After more than three years of helping writers grow their income, I’ve learned something: Lots of writers are just too nice. Too deferential. Too insecure and shy.

The problem? To earn well as a freelance writer, sometimes you need to get a little bitchy.

Not when you’re writing or pitching editors. Just when it comes to how you’re treated. Especially, when it involves how much and how quickly you’re paid.

Example:

I recently got an assignment to write an 800-word article for $800. It all went great…except for the part where I was made to substantially rewrite, re-report, and lengthen the piece until it hit nearly 1,400 words! Talk about your scope creep.

Now the meek-writer thing to do in this situation is to crawl away quietly and reflect later on how you kinda got screwed there.

But that’s not me.

Instead, I presented the situation to the client.

Hey, you commissioned 800 words but really wanted 1,400.

I think I should get paid more money. How about $300?

Pretty bitchy, huh?

But they countered with an offer of $200 more. Just for asking about it.

In this biz, sometimes you’ve got to stand up for yourself. Draw some boundaries. Make things happen.

And that takes a half-ounce of bitch.

For instance, an editor doesn’t mention sending a contract, so you have to bring it up and make sure one gets sent. Then, you negotiate to get paid on acceptance instead of publication.

Maybe it’s a little bit bitchy. But it needs to happen, so that you get paid, and not six months from now — or never.

I once made an extra $2,000 by simply responding to a client’s price offer with, “Hmmm…but it’s rush work?” They immediately increased their offer.

How to be a successful writer bitch

Of course, there’s a right way to be a writer-bitch and a wrong way.

Bad writer bitch attitude is disrespectful and rude. It burns bridges and ruins relationships. You’re seen as pushy and demanding.

Good writer bitch simply presents the situation in a factual, polite, professional way.
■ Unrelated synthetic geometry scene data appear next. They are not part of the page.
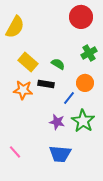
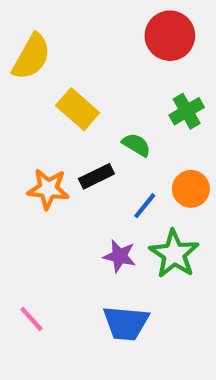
yellow rectangle: (28, 62) -> (78, 109), moved
green semicircle: (58, 64) -> (136, 145), moved
orange circle: (85, 83) -> (191, 189), moved
black rectangle: (46, 84) -> (96, 176), turned -35

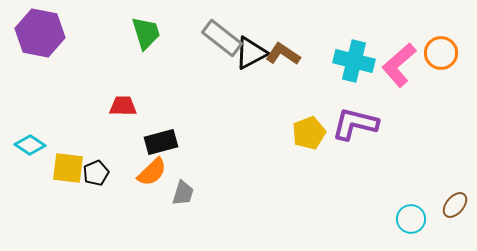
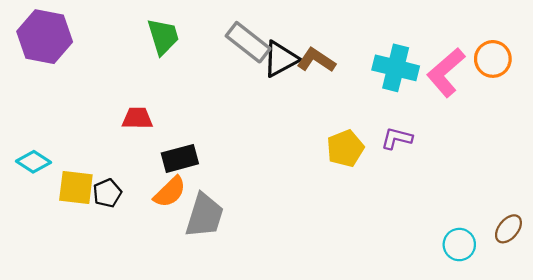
purple L-shape: (355, 124) -> (397, 138), size x0.6
gray trapezoid: (183, 193) -> (204, 215), size x1.6

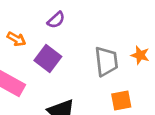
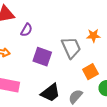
purple square: (48, 58) -> (42, 57), moved

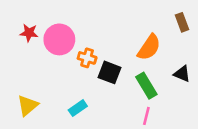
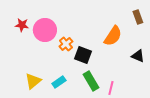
orange cross: (87, 58) -> (66, 44), turned 32
green rectangle: (146, 86) -> (91, 81), moved
yellow triangle: (28, 105) -> (33, 81), moved

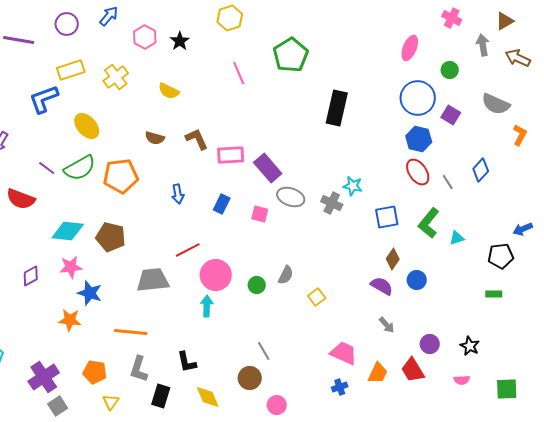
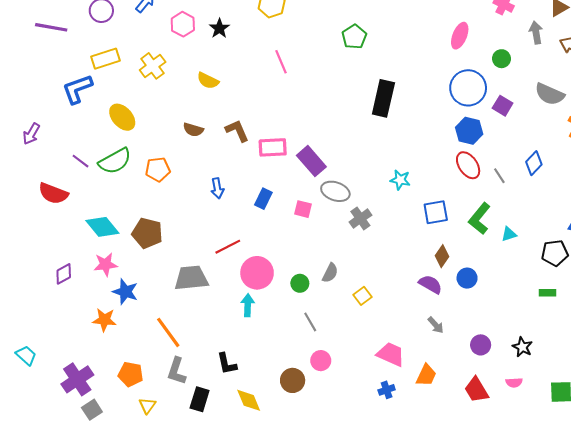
green pentagon: (291, 55) -> (354, 37), moved, size x0.7
orange pentagon: (121, 176) -> (158, 169), size x0.7
gray cross: (332, 203) -> (360, 219), moved, turned 30
cyan diamond: (68, 231) -> (102, 227), turned 44
orange line: (131, 332) -> (168, 332), turned 48
gray line: (264, 351) -> (310, 322), moved
red trapezoid: (413, 370) -> (476, 390), moved
pink circle: (277, 405) -> (321, 361), moved

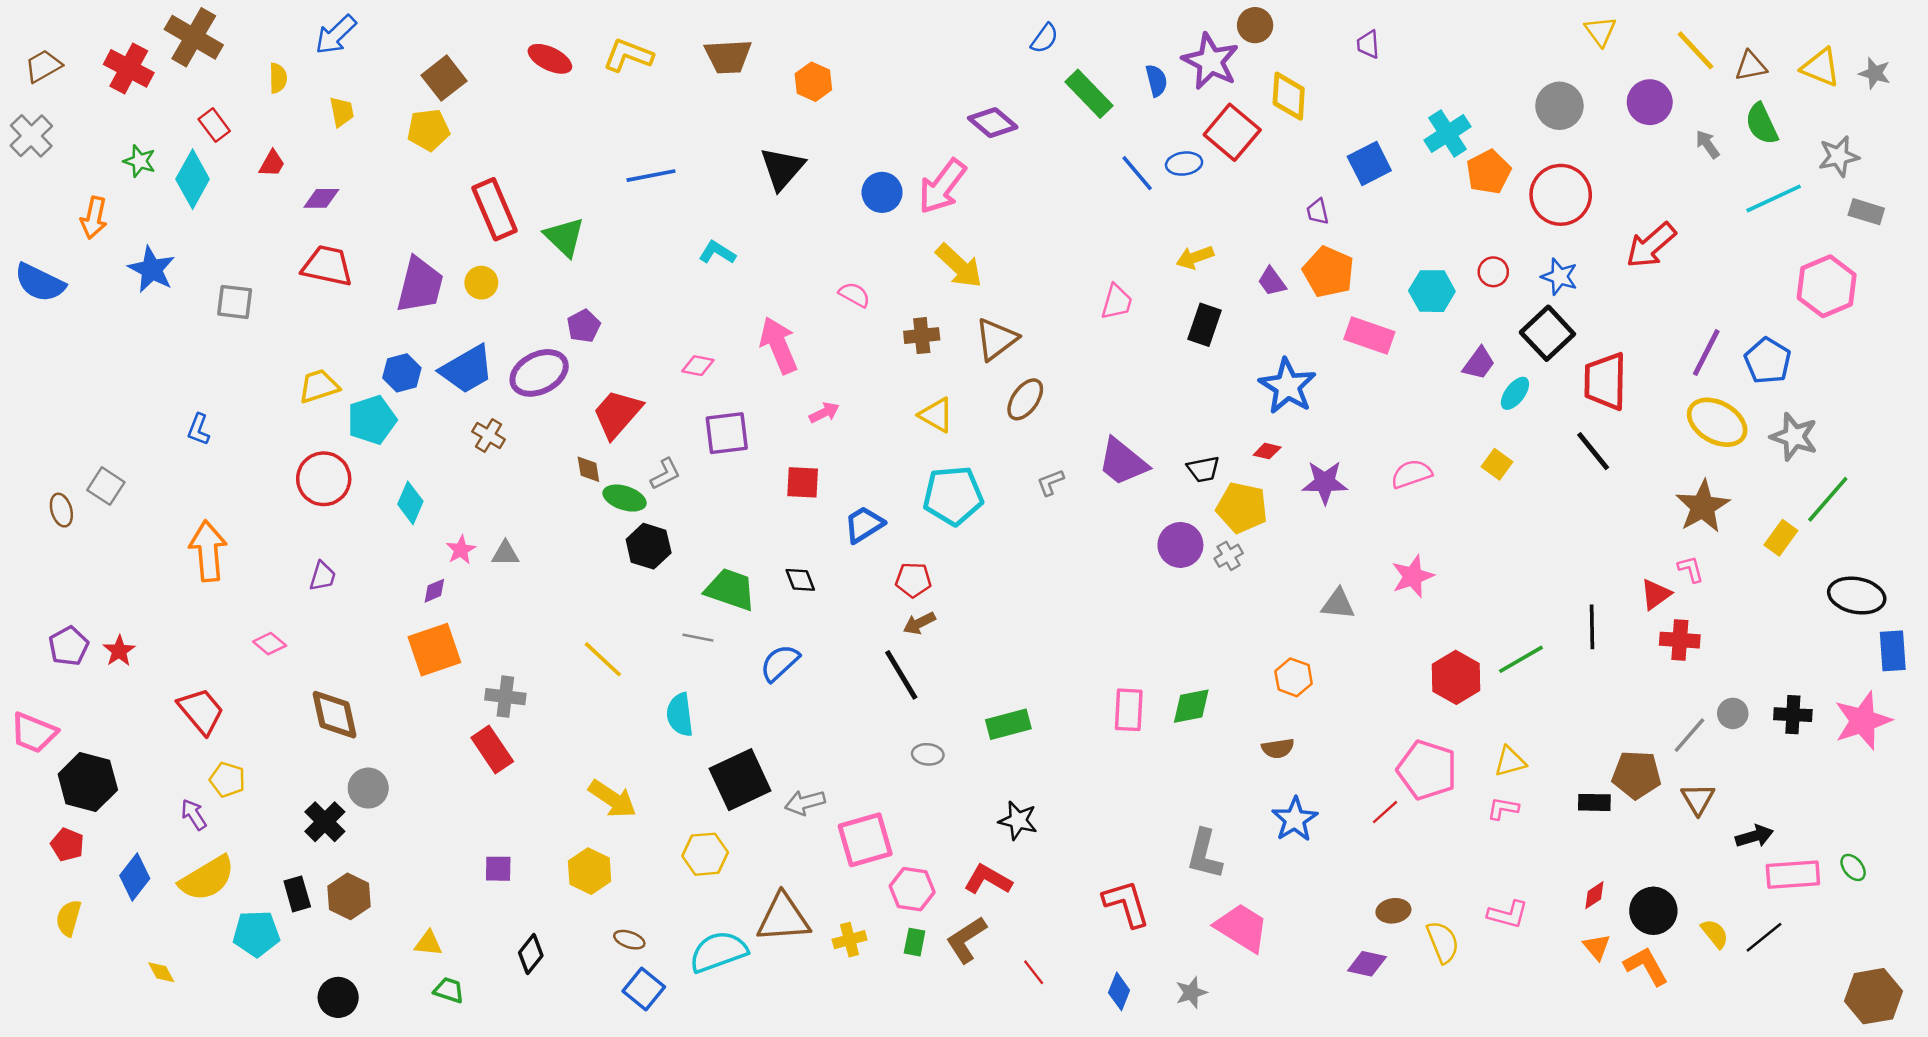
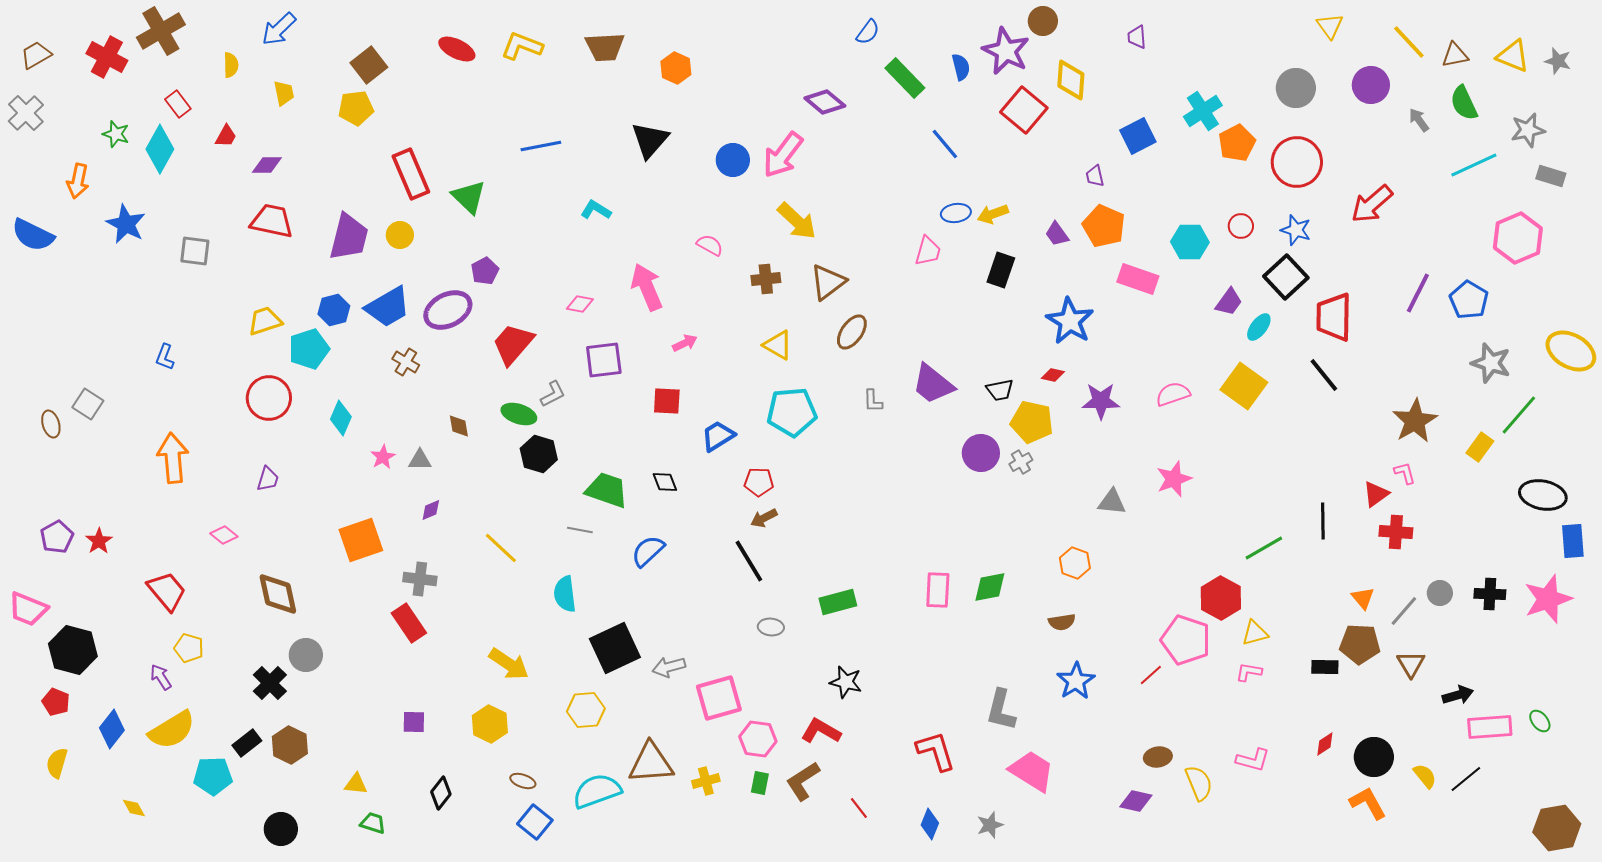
brown cross: (194, 37) -> (161, 31), turned 30
blue ellipse: (1184, 164) -> (956, 213), moved
yellow ellipse: (1717, 422) -> (1571, 351), moved
yellow square: (1497, 464) -> (1244, 386), size x1.8
brown diamond: (588, 469) -> (459, 426), moved
gray L-shape: (1050, 482) -> (873, 401), turned -70
purple diamond: (434, 591) -> (431, 510), moved
red hexagon: (1456, 677) -> (1221, 598), moved
black rectangle: (297, 894) -> (247, 743), turned 68
orange triangle: (1597, 947) -> (1363, 598), moved

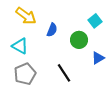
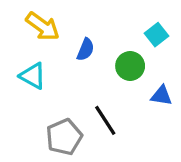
blue triangle: (98, 58) -> (161, 96), turned 40
gray pentagon: (25, 74) -> (64, 137), moved

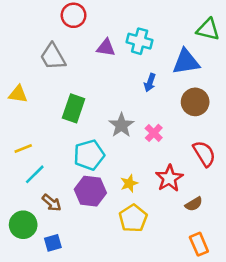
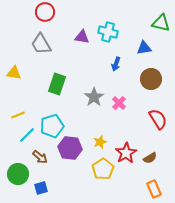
red circle: (74, 15) -> (45, 12), moved
blue triangle: (186, 62) -> (144, 48), size x0.7
cyan pentagon: (89, 155) -> (52, 126), moved
red star: (169, 178) -> (126, 153), moved

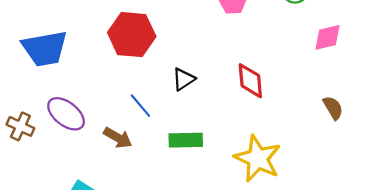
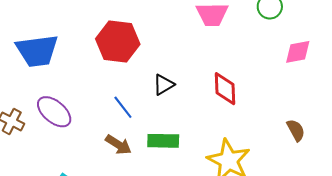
brown semicircle: (333, 108) -> (296, 130), moved
brown arrow: (118, 138) -> (118, 145), moved

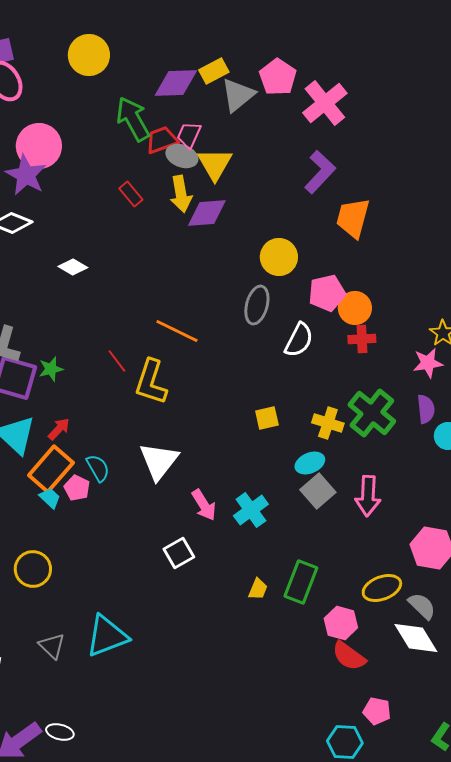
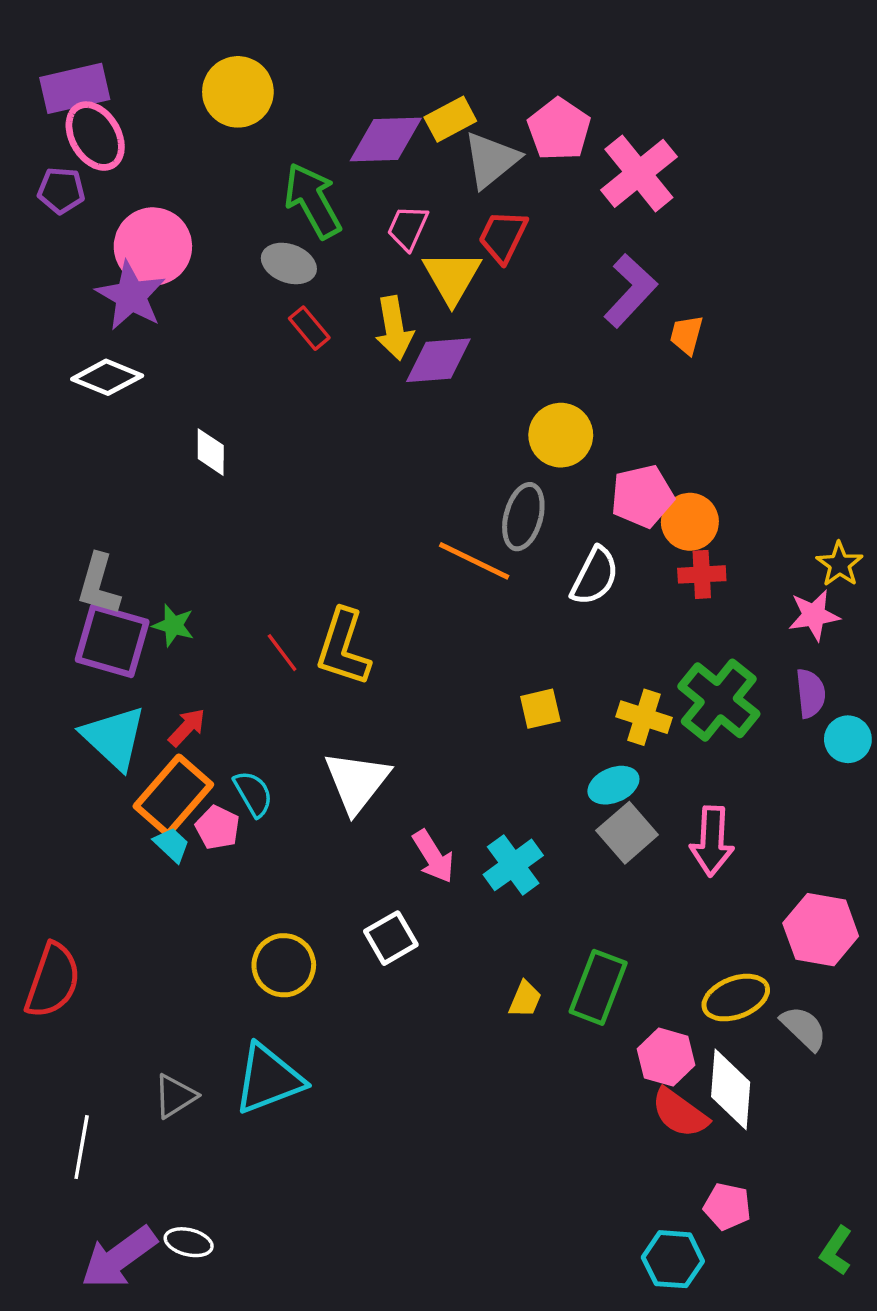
red trapezoid: (162, 140) -> (503, 236), moved, turned -44
gray ellipse: (182, 156) -> (289, 263), moved
orange trapezoid: (353, 218) -> (686, 335), moved, size x0.6
white diamond: (73, 267) -> (211, 452), turned 60
orange line: (177, 331) -> (474, 561), moved
red line: (117, 361) -> (282, 653), moved
green star: (51, 369) -> (173, 625), turned 30
yellow circle: (33, 569) -> (284, 965), moved
white diamond: (416, 638) -> (731, 1089), moved, turned 36
gray triangle: (52, 646) -> (175, 1096), turned 44

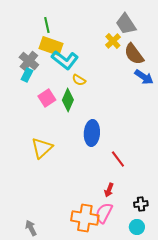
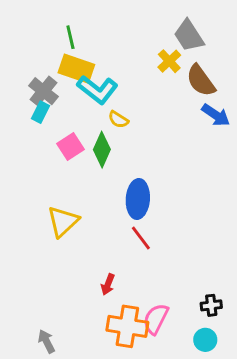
red line: (118, 159) -> (141, 238), moved
red arrow: (109, 190) -> (108, 284), moved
It’s all business. Nothing personal. If your request gets turned down, you make a calm decision whether you’re willing to take the deal or you’re walking.

The irony is, when you stand up for yourself as a writer, my experience is that good clients will only respect you more. You’re a pro, out getting what you deserve. They do that too, so they get it.

Have you had to get bitchy with a client lately? Leave a comment and tell us how you handled it.

50 Comments

  1. Rhonda Grice

    I say instead of worrying about what words Carol used that we should just look at the lesson she was trying to teach us.

    I hate it when people try and pick something apart that was really meant to help. If you stop and think about it and you’ve been on this site before you know Carol is a smart, nice person.

    All I can say is grow up!

  2. Craig

    Just curious, is there such a thing as a average time frame to get a article done?

    • Carol Tice

      Sure there is…for each writer. The goals is the more you write, the faster you get, which hopefully makes your hourly rate go up.